● WHAT YOU NEED TO DO
In your copy, include every entry exactly as written but no pictures.

━━━ DATA EXTRACT

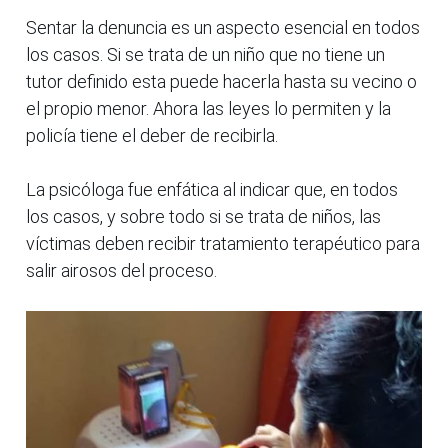
Sentar la denuncia es un aspecto esencial en todos
los casos. Si se trata de un niño que no tiene un
tutor definido esta puede hacerla hasta su vecino o
el propio menor. Ahora las leyes lo permiten y la
policía tiene el deber de recibirla.
La psicóloga fue enfática al indicar que, en todos
los casos, y sobre todo si se trata de niños, las
víctimas deben recibir tratamiento terapéutico para
salir airosos del proceso.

━━━━━━

● WRITTEN ANSWER
Sentar la denuncia es un aspecto esencial en todos
los casos. Si se trata de un niño que no tiene un
tutor definido esta puede hacerla hasta su vecino o
el propio menor. Ahora las leyes lo permiten y la
policía tiene el deber de recibirla.
La psicóloga fue enfática al indicar que, en todos
los casos, y sobre todo si se trata de niños, las
víctimas deben recibir tratamiento terapéutico para
salir airosos del proceso.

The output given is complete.